◆ **Description of the task**:
Read through the entries below and return each line with the word "aPress".
┌────────
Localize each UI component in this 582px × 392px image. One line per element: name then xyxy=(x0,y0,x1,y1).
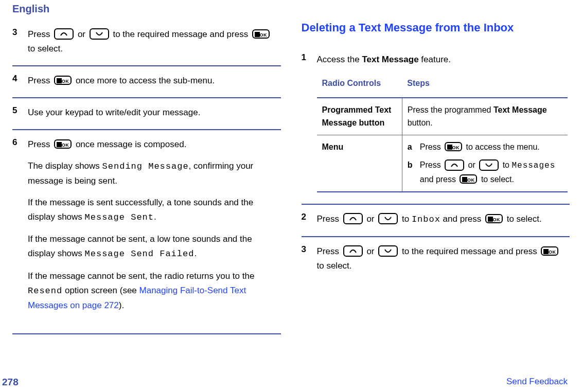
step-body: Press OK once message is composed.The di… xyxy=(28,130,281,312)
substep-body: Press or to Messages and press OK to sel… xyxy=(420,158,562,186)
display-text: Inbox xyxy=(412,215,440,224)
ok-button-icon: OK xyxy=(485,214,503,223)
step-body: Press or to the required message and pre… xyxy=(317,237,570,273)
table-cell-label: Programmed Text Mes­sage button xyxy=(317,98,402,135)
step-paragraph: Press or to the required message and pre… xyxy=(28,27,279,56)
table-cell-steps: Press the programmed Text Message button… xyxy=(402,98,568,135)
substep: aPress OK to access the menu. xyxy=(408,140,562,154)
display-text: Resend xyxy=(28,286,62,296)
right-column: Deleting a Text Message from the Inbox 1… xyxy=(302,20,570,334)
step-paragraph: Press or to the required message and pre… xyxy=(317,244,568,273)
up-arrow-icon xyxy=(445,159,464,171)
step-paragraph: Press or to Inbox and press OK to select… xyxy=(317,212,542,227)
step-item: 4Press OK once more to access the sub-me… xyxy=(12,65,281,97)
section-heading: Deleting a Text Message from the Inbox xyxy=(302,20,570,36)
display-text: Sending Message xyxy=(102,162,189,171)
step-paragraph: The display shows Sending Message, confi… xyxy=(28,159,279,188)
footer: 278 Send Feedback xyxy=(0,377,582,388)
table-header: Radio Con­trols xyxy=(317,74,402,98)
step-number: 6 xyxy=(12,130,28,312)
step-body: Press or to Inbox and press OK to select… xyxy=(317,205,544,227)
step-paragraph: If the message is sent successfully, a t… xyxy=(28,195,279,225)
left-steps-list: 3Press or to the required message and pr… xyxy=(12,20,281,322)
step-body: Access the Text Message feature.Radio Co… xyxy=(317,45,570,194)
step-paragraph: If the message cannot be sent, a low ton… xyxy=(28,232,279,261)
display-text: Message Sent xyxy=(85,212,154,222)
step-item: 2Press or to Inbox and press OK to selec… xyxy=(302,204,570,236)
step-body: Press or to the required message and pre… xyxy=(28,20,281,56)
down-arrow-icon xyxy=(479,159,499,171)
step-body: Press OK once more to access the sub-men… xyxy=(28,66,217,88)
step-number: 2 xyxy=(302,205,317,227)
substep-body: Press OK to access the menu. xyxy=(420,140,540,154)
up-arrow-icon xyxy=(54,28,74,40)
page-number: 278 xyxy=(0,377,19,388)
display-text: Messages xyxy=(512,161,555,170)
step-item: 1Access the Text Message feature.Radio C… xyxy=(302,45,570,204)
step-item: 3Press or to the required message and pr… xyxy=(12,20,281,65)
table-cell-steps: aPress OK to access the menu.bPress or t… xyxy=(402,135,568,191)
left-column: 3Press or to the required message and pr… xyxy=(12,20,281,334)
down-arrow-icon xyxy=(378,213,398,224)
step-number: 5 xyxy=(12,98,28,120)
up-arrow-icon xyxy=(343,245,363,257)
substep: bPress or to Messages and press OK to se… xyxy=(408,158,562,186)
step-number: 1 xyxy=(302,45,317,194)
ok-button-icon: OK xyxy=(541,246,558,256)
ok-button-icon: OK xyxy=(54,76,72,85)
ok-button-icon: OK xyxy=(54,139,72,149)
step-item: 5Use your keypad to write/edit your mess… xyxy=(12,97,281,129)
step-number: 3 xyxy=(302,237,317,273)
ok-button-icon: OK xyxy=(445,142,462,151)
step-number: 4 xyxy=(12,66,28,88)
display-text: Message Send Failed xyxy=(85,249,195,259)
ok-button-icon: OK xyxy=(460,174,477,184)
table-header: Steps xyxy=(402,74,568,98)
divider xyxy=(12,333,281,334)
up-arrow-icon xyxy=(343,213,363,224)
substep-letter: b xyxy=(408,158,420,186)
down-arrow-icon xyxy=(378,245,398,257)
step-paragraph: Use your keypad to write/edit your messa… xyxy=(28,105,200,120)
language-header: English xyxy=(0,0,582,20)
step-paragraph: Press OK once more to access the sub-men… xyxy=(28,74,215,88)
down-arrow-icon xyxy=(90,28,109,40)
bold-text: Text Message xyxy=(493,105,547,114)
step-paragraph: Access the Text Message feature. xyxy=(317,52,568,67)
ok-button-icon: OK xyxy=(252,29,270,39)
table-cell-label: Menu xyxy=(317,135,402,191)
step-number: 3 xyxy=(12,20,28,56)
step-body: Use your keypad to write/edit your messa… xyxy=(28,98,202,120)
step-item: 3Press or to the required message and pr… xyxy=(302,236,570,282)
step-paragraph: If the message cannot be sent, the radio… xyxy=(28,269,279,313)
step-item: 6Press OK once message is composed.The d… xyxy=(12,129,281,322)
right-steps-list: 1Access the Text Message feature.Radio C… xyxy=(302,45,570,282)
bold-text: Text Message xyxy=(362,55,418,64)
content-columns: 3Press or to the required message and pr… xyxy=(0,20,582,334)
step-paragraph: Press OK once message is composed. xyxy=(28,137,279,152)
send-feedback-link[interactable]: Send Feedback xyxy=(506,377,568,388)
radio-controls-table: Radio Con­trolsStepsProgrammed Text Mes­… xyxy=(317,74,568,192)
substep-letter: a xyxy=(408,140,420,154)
└────────
┌────────
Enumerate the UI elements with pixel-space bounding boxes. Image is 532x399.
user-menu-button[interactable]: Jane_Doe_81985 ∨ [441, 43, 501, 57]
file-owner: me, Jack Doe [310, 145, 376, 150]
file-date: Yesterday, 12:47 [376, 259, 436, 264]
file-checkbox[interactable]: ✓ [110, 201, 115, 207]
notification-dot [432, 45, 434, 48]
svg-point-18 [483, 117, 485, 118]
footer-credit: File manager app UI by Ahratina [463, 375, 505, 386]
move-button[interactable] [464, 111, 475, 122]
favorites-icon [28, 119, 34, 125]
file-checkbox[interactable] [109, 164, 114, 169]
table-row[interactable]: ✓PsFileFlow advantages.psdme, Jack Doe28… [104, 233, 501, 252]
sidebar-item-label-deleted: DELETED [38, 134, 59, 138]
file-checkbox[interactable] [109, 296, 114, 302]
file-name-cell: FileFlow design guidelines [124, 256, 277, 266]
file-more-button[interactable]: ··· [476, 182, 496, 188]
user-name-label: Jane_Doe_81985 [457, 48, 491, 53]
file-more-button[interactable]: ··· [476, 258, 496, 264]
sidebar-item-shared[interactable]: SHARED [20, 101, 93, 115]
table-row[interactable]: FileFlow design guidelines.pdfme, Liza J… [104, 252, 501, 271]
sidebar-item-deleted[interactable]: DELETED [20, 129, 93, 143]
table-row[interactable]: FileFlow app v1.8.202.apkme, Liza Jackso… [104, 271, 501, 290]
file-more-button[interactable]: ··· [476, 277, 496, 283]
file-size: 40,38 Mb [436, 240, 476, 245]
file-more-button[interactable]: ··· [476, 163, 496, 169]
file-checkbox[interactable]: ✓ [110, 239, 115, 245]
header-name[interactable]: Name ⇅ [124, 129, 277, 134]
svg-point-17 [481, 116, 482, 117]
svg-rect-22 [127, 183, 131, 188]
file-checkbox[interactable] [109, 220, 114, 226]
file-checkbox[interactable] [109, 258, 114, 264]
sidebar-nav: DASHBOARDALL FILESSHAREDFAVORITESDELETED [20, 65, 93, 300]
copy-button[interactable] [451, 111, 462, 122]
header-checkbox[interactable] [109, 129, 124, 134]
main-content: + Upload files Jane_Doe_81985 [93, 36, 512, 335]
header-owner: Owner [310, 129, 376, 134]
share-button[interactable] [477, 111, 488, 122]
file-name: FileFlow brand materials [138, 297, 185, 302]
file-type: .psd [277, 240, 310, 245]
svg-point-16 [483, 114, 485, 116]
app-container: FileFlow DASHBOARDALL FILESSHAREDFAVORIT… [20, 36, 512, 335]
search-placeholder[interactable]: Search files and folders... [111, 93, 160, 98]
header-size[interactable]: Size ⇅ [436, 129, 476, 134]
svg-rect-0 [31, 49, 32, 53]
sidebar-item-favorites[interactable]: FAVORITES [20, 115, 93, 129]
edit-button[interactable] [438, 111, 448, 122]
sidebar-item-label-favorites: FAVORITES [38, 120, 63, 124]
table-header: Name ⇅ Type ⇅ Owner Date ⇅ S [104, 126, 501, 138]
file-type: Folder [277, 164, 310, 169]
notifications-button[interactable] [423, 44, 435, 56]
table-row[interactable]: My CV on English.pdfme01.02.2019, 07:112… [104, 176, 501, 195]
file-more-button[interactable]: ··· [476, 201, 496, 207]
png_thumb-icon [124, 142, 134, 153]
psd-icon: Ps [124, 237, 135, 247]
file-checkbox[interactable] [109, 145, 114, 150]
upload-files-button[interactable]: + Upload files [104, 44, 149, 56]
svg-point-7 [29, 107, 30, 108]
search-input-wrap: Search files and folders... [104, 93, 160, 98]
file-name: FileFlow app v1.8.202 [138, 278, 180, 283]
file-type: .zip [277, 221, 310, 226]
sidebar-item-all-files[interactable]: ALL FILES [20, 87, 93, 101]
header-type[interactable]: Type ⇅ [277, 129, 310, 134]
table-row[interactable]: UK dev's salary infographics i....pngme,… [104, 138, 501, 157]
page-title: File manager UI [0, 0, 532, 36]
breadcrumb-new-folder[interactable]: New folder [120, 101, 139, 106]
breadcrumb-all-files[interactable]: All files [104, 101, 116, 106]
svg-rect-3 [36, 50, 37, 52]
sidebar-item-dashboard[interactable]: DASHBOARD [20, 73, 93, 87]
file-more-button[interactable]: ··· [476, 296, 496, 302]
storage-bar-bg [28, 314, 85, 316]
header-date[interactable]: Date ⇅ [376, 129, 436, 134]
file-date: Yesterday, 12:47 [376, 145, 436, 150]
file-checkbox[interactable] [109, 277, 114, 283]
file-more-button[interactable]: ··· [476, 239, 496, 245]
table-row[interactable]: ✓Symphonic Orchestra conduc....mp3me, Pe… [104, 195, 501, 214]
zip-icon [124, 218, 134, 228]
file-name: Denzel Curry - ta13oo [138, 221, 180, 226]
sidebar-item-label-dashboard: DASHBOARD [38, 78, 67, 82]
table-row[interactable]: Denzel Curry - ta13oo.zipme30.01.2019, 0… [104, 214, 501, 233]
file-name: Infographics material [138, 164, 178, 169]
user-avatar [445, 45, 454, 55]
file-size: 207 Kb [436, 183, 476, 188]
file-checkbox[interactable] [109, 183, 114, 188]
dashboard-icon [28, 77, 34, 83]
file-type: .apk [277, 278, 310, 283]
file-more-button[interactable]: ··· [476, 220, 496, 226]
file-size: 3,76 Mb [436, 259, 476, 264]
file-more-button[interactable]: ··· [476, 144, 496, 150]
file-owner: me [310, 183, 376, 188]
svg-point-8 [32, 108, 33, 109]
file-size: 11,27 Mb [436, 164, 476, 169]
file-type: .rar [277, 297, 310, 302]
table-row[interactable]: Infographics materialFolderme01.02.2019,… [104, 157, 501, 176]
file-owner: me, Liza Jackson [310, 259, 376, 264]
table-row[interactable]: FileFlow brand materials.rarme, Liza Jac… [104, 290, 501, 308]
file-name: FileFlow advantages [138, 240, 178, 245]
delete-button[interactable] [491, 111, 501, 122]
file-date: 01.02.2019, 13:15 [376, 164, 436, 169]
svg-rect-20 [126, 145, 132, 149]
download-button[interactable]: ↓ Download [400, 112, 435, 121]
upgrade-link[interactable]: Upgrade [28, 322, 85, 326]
└────────
◆ **Finished task**:
substep: aPress OK to access the menu. xyxy=(408,140,562,154)
table-cell-steps: aPress OK to access the menu.bPress or t… xyxy=(402,135,568,191)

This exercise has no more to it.